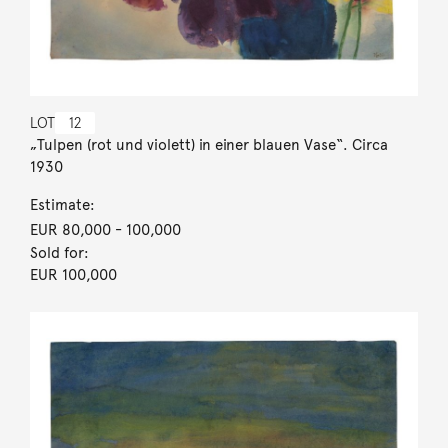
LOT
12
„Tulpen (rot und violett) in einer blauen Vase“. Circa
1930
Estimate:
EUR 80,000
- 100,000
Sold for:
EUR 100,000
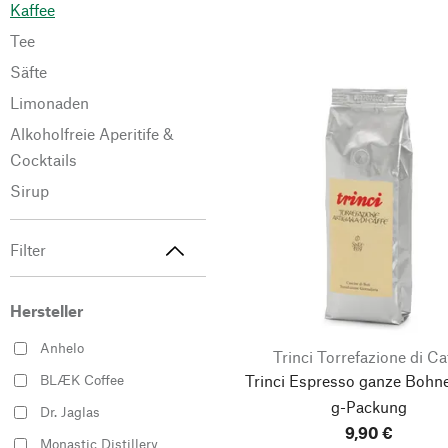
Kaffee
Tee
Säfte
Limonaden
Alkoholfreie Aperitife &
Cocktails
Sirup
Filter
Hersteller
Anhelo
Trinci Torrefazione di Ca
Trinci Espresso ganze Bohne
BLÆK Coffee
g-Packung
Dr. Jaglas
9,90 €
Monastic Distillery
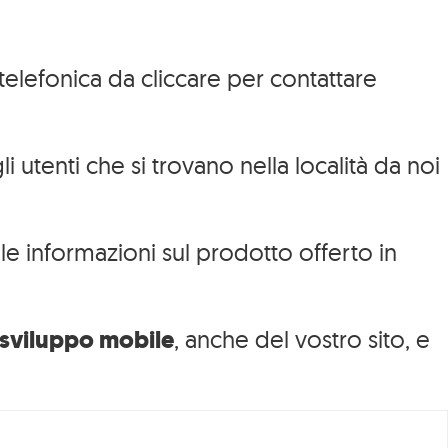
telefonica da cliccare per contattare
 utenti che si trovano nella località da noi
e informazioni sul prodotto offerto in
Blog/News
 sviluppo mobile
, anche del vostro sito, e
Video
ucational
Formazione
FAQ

#####

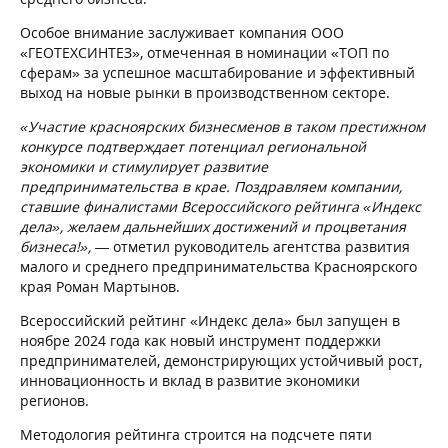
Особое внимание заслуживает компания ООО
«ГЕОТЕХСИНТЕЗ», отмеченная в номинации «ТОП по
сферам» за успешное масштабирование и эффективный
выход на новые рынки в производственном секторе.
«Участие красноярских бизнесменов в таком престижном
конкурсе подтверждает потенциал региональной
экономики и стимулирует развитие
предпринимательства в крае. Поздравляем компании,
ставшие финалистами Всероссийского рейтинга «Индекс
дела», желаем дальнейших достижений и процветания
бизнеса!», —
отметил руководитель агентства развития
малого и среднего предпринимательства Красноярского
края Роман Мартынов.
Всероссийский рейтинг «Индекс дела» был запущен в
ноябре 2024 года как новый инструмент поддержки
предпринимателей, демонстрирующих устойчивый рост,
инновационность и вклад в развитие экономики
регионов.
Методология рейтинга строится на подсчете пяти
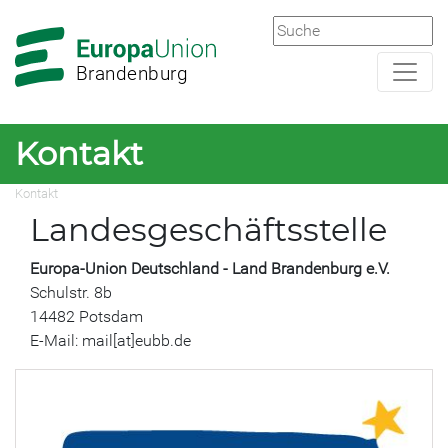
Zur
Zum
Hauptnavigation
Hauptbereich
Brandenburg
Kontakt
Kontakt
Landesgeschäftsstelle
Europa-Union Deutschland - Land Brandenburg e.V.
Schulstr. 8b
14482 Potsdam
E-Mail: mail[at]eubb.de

#####

**Work request:** A single number is the whole answer: the number of lines in the entries that include "экономики".

**Completed task:** 2